小宮山国務大臣 どういうふうに年金のところを書きあらわすかは、これからまた党でそこを検討されているところと相談をしながらですが、これはそんなにおかしいことではないと思っていますよ。全体像の中で、直近にやっていくことと、例えば支給開始年齢のように、百年安心のために、長期的に安全のために考えていくものと、それで、新しい年金制度についてはどういう工程でやっていくかということもそこに書き込むというふうに私は考えています。

阿部委員 なぜおかしなことと思うかで、二点具体的にお伺いいたします。

 では、今の大臣のお言葉をかりれば、この間、大臣も時々口にされましたが、年金の受給開始年齢の先送りですね。これは、御党のおっしゃる抜本改革にも引き継がれるものであるという意味ですねというのが一つです。

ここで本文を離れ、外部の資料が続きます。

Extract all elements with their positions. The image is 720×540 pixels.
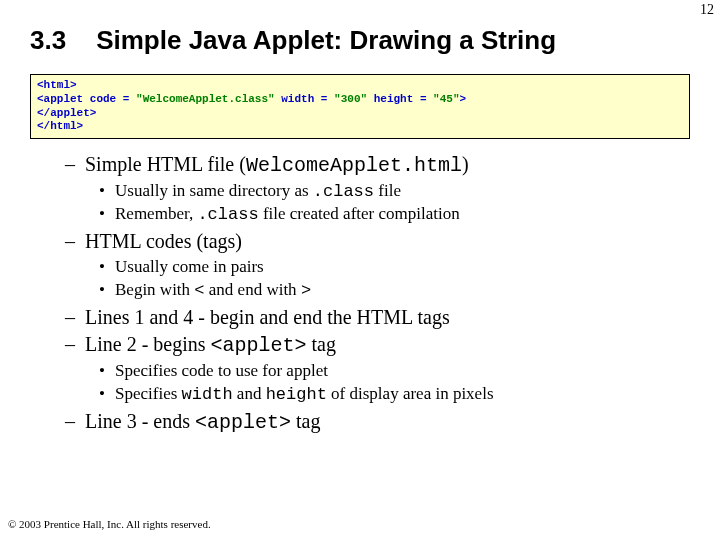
code-text: <applet> bbox=[211, 334, 307, 357]
list-item: Specifies width and height of display ar… bbox=[115, 384, 690, 404]
code-line-1: <html> bbox=[37, 79, 77, 91]
code-line-4: </html> bbox=[37, 120, 83, 132]
code-line-2e: height = bbox=[367, 93, 433, 105]
code-listing: <html> <applet code = "WelcomeApplet.cla… bbox=[30, 74, 690, 139]
code-line-2g: > bbox=[460, 93, 467, 105]
text: file created after compilation bbox=[259, 204, 460, 223]
section-number: 3.3 bbox=[30, 25, 66, 56]
text: Specifies bbox=[115, 384, 182, 403]
code-text: width bbox=[182, 385, 233, 404]
code-line-2b: "WelcomeApplet.class" bbox=[136, 93, 275, 105]
text: Line 2 - begins bbox=[85, 333, 211, 355]
list-item: Line 2 - begins <applet> tag Specifies c… bbox=[85, 333, 690, 404]
slide-content: 3.3 Simple Java Applet: Drawing a String… bbox=[0, 0, 720, 434]
code-text: < bbox=[194, 281, 204, 300]
list-item: Simple HTML file (WelcomeApplet.html) Us… bbox=[85, 153, 690, 224]
copyright-footer: © 2003 Prentice Hall, Inc. All rights re… bbox=[8, 518, 211, 530]
list-item: Line 3 - ends <applet> tag bbox=[85, 410, 690, 434]
code-line-2d: "300" bbox=[334, 93, 367, 105]
code-text: .class bbox=[313, 182, 374, 201]
code-text: WelcomeApplet.html bbox=[246, 154, 462, 177]
text: ) bbox=[462, 153, 469, 175]
sub-list: Usually in same directory as .class file… bbox=[85, 181, 690, 224]
text: tag bbox=[291, 410, 320, 432]
list-item: HTML codes (tags) Usually come in pairs … bbox=[85, 230, 690, 300]
text: and bbox=[233, 384, 266, 403]
code-text: .class bbox=[197, 205, 258, 224]
text: Remember, bbox=[115, 204, 197, 223]
code-line-2c: width = bbox=[275, 93, 334, 105]
text: Line 3 - ends bbox=[85, 410, 195, 432]
section-title: Simple Java Applet: Drawing a String bbox=[96, 25, 556, 56]
main-list: Simple HTML file (WelcomeApplet.html) Us… bbox=[30, 153, 690, 434]
code-text: height bbox=[266, 385, 327, 404]
text: tag bbox=[307, 333, 336, 355]
code-text: <applet> bbox=[195, 411, 291, 434]
text: HTML codes (tags) bbox=[85, 230, 242, 252]
list-item: Begin with < and end with > bbox=[115, 280, 690, 300]
list-item: Usually come in pairs bbox=[115, 257, 690, 277]
list-item: Remember, .class file created after comp… bbox=[115, 204, 690, 224]
code-line-3: </applet> bbox=[37, 107, 96, 119]
list-item: Usually in same directory as .class file bbox=[115, 181, 690, 201]
text: and end with bbox=[205, 280, 301, 299]
sub-list: Usually come in pairs Begin with < and e… bbox=[85, 257, 690, 300]
page-number: 12 bbox=[700, 2, 714, 18]
code-line-2a: <applet code = bbox=[37, 93, 136, 105]
text: of display area in pixels bbox=[327, 384, 494, 403]
text: file bbox=[374, 181, 401, 200]
text: Begin with bbox=[115, 280, 194, 299]
sub-list: Specifies code to use for applet Specifi… bbox=[85, 361, 690, 404]
heading: 3.3 Simple Java Applet: Drawing a String bbox=[30, 25, 690, 56]
list-item: Lines 1 and 4 - begin and end the HTML t… bbox=[85, 306, 690, 329]
code-text: > bbox=[301, 281, 311, 300]
text: Simple HTML file ( bbox=[85, 153, 246, 175]
code-line-2f: "45" bbox=[433, 93, 459, 105]
text: Usually in same directory as bbox=[115, 181, 313, 200]
list-item: Specifies code to use for applet bbox=[115, 361, 690, 381]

 それから、今までの年金制度は、基礎年金の部分に社会保険料の企業負担が半分近く入っております。これを御党の場合は消費税でやるとマニフェストの中でありましたから、これは大幅な、大胆な改革だと私は思うんです。それに工程表もなく飛び込めないでしょうということで伺っており、また、それがいいかどうかの論議もあるところだと思います。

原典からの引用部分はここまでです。